Even if you don’t know the name “John Underkoffler,” you surely know his work. His gesture-based interface for Minority Report influenced the 13 years of of user interface and hardware innnovation that have followed.
But Minority Report‘s magical UI is only one of many products to come from both his his days at MIT and his LA studio Oblong. And his consistent quality is why he received a 2015 Cooper Hewitt National Design Award for interaction design. In recognition of the win, Underkoffler agreed to go through our seven-question wringer.
What was the first thing you ever designed?
In ninth grade I wrote a primitive video game for the Apple II Plus in 6502 assembly language. The homage featured a bitmapped representation of the school’s math-and-computer teacher (name withheld), whose notable features included an elegant Sam Elliott mustache and an omnipresent pipe. In the game, his disembodied head bounced around the screen (squash-and-stretch courtesy of pixel-level replacement animation), while the player used the arrow keys to slide a stem-skyward pipe across the screen’s bottom. Tapping the space bar shot (ignoring actual smoker mechanics) the vertically arranged letters PUFF upward from the pipe’s stem. When PUFF hit the head, the head disappeared leaving the mustache to flap off like a sad bat–the game’s reward, such as it was …
(At the time, of course, I didn’t think of building this interactive software as an act of design.)
What is your daily work routine like?
Very approximately: consciousness 5 or 6 a.m.; cats’ needs; brewed beverages; starter-levain’s needs; quarter in the pinball machine of L.A.’s freeways; brewed beverages; meetings, often in one of several Mezzanine rooms, on topics from among [management, product design, code design, interaction design, customers (about), customers (with), pre-customers (with); partners (with), industrial design, copy, collateral]; another 25 cents back toward home; avocado trees’ needs; lively discourse with the fabulous Jen Fong, mostly involving the topic of whether either of us has heard from RISD-freshman son; arms of morpheus 11:45 p.m.
What is your biggest challenge as a designer?

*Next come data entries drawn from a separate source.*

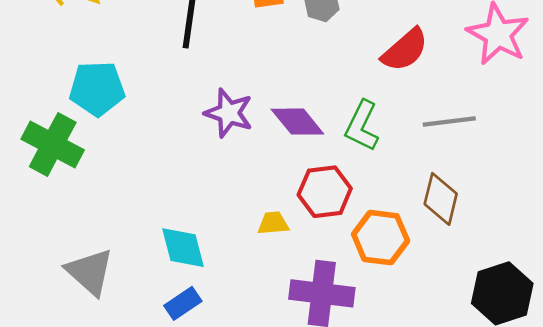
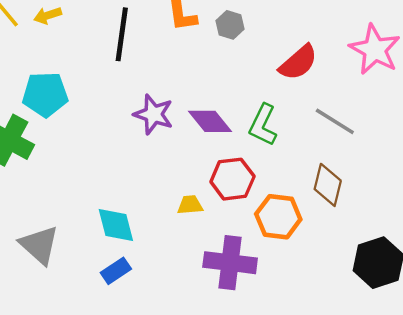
gray line: (449, 122) -> (335, 121), turned 39

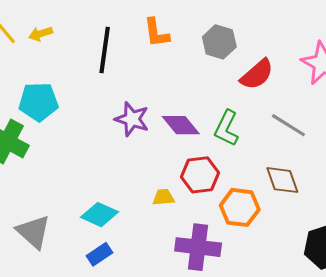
gray hexagon: (230, 25) -> (219, 42), moved, size x1.4
brown diamond: (328, 185) -> (282, 180), turned -33
cyan diamond: (116, 225) -> (99, 215), turned -51

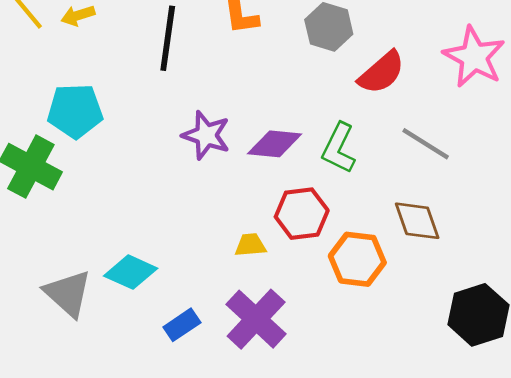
purple diamond: (181, 125) -> (275, 144), turned -45
cyan diamond: (99, 215) -> (131, 272), moved
purple cross: (198, 247) -> (256, 319), moved, turned 36
blue rectangle: (99, 254) -> (182, 325), moved

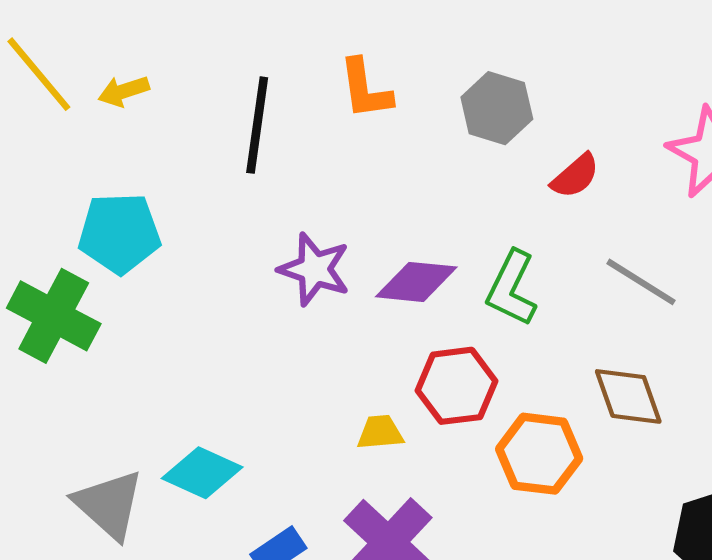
red semicircle: (382, 73) -> (575, 176), size x0.7

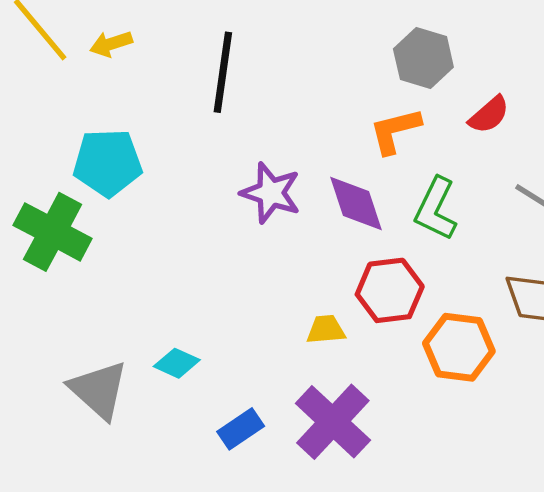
orange L-shape: (365, 89) -> (395, 131), moved, turned 84
purple diamond: (416, 282) -> (356, 204), turned 66
cyan diamond: (202, 473) -> (177, 363), size x0.7

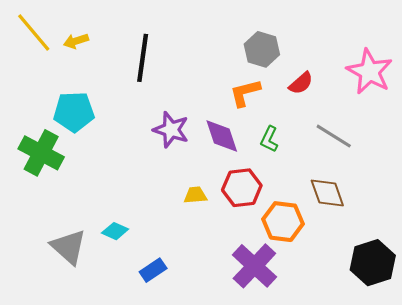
green L-shape: (436, 209) -> (269, 139), size x0.7
yellow trapezoid: (326, 329) -> (195, 195), moved
purple cross: (333, 422) -> (254, 266), moved

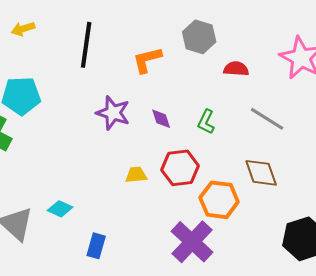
red semicircle: (301, 83) -> (236, 69), turned -135
orange L-shape: (245, 93) -> (147, 60), moved
purple diamond: (222, 136) -> (161, 119), size x0.6
blue rectangle: (153, 270) -> (96, 246), turned -40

It’s a platitude and an aphorism both that you should always trust your instincts. But it’s constant and constantly tricky work to find the right balance between designing and building exactly in the direction of personal delight (on the one hand) and optimizing for the broadest audience possible (on the other). There’s a commercial component of my and Oblong’s work’s intent, so getting the balance right is non-negotiable. The trickiness stems I think from the two competing perspectives involving different kinds of instinct.
What’s your favorite thing you own?
It’d been a copy of the Codex Seraphinianus (the 1980s Abbeville edition depicting, er, alligator creation on the dust jacket) until, in the ecstatic frenzy that is everyone’s first visit to Powell’s, I stumbled across the hardcover of Irene Emery’s incredible The Primary Structures of Fabrics. Somehow the book’s meticulous yet loving treatment of one particular art’s minutiae causes a new sort of aesthetics to pop out, and undodgeable fascination ensues.

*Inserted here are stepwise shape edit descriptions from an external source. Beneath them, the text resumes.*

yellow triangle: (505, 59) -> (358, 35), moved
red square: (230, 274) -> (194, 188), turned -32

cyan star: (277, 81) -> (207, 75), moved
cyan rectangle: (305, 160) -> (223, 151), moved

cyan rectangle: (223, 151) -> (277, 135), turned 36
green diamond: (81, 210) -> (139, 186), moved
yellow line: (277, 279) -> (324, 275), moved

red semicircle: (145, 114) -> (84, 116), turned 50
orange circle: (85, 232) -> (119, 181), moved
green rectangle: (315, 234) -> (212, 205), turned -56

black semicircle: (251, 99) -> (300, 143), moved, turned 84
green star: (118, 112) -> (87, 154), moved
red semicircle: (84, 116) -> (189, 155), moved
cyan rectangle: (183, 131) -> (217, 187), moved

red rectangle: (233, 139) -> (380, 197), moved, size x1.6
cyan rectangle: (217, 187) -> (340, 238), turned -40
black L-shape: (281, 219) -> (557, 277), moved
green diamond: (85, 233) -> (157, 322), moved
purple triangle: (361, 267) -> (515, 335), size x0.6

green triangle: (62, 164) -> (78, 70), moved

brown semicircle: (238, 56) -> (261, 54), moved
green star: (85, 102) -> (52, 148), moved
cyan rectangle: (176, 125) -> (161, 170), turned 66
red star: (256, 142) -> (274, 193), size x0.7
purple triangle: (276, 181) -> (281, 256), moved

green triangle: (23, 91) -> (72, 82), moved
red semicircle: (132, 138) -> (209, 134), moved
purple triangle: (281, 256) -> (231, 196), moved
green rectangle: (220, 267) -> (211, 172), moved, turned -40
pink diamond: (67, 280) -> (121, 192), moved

What is the worst job you’ve ever taken, and what did it teach you?
The summer after sophomore year in high school I was a full-time custodian in a garment factory. I didn’t especially mind the work–brooms, mops, trash cans, boxes to be loaded and unloaded, industrial-scale lint filters to be cleaned–but time itself became a double torture. There was the conscious perception of each minute’s sluggish advance toward the end of the shift. But then too: I couldn’t not see–a hundred times a day!–the vastness stretching between that moment and summer’s end, a slow-motion expanse that would preclude learning or making anything. An early lesson about the urgency that a finite lifetime should imply!

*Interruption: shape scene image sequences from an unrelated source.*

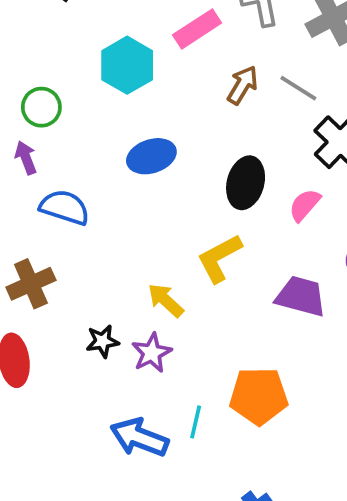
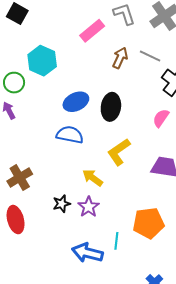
cyan hexagon: (127, 65) -> (42, 61), moved
black ellipse: (246, 183) -> (111, 107), moved
blue semicircle: (65, 207) -> (70, 135), moved

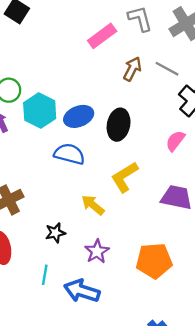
cyan hexagon: (42, 61) -> (40, 111), moved
purple star: (89, 207) -> (97, 251), moved
cyan line: (116, 241) -> (45, 275), moved

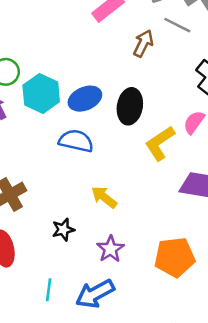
gray line: (167, 69) -> (177, 25), moved
yellow L-shape: (125, 177) -> (160, 143), moved
cyan line: (45, 275) -> (49, 290), moved
blue arrow: (82, 291) -> (95, 294), turned -44

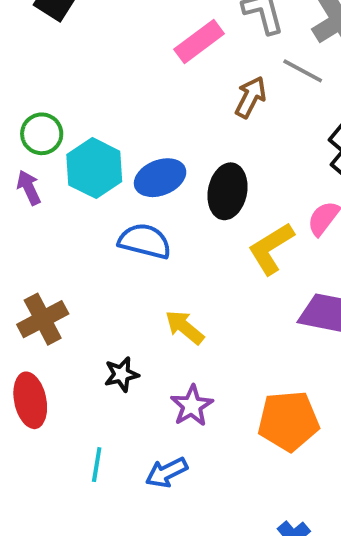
blue arrow: (95, 294) -> (166, 472), size x0.7

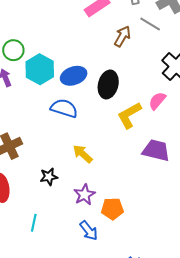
orange pentagon: (288, 421) -> (112, 209), moved, size x0.7
blue arrow: (166, 472) -> (89, 231), moved, turned -105

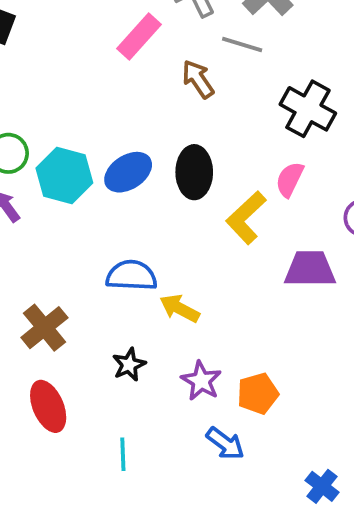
brown arrow: (122, 36) -> (198, 79), turned -50
blue semicircle: (64, 108) -> (131, 276), moved

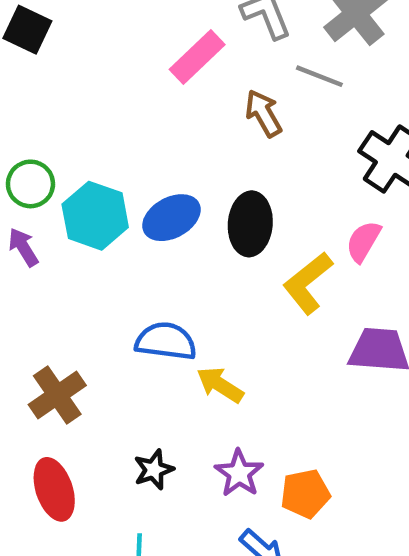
black star: (129, 365) -> (154, 470), moved

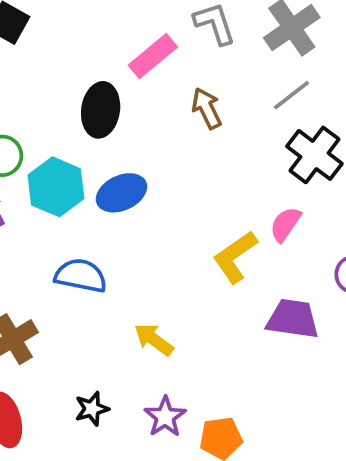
gray line: (319, 76) -> (292, 95), moved, turned -63
black ellipse: (250, 224) -> (101, 110), moved
blue semicircle: (166, 341) -> (81, 276), moved

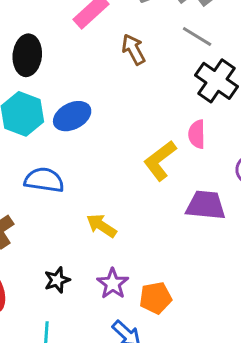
gray line: (292, 95) -> (197, 36), turned 72
black ellipse: (101, 110) -> (27, 55), moved
pink semicircle: (285, 224) -> (197, 134), turned -32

If you weren’t a designer, what would you be, and why?
A decent botanist or a bad novelist: the primacy of narrative and the forms and motions of biology are at the center of everything I do.
What do you think is the biggest challenge facing the world that design can help solve?
We’re a digital species now–nothing short of apocalypse will change that! The health of our digital society lies, therefore, in the broadest possible distribution of agency. Agency is circumscribed mainly by the UI–the machinery through which human intent is transduced into the machine. So designing and deploying radically more capable UIs is one of the most important things we can do today. At Oblong we built our belief about what this should look like into our mission statement: “to provision the world with new computing forms of durable value and genuine worth, forms profoundly capable, human, beautiful, and exhilarating.”